Image quality, whether viewing still images or video clips, is of a high standard. Video was smooth without any jerking or picture distortion. However there was a noticeable lack of synchronisation between the video and audio when playing MP4 video content. Playing the same video clip saved as a basic AVI file did not display the same problem.
Still images can be viewed as a slideshow with a choice of time delays. However you are stuck with a basic change between images without any transitional effects. It is possible to have a music soundtrack playing while viewing images but this does require you to set the music playing before starting the slideshow.
Music tracks can be viewed by artist, album, genre or all music. You can manually add tracks to a My Favourites category. When playing music you will be shown information than can include track, album, artist, current duration and song length. There is an option to display album art, lyrics if an appropriate .LRC file is present, or frequency spectrum with the latter being the default if the selected choice is not available.. Tracks can be played in order or randomly with support for MP3, WMA, WAV, FLAC and OGG formats. Not supported are playlists and DRM protected tracks.
While there is no bookmark feature as such, the Archos has the facility to allow you to continue from the last position with both video and music files. Any settings changes will be remembered but only if you shut down the device using an on-screen icon rather than the on/off switch on the base of the unit.
The Archos 3 vision comes with 8GB of memory which is not expandable. This memory should be enough to store up to 4000 song titles and dozens of movies. To help you quickly navigate through this content, the developers have come up with a virtual scroll dial which sits in the lower right corner of the screen when it is touched in that area.

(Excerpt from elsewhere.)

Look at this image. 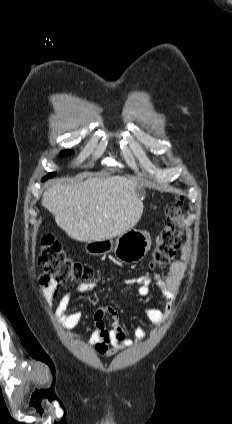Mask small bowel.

This feature does take a little getting use to and is not the most responsive tool in the box. Battery life is estimated at 14 hours when playing music and dropping down to 4 hours when used exclusively for video.
The Archos 3 vision is obviously going to face stiff competition from the iPod Nano. While the Archos device has the advantage of a 3-inch touch screen and lower price point at £89.99, it is held back by a slow response time for various actions and you will either love or hate the way scrolling is handled. Overall I was reasonably impressed with the Archos 3 vision but feel it could benefit from some improvements.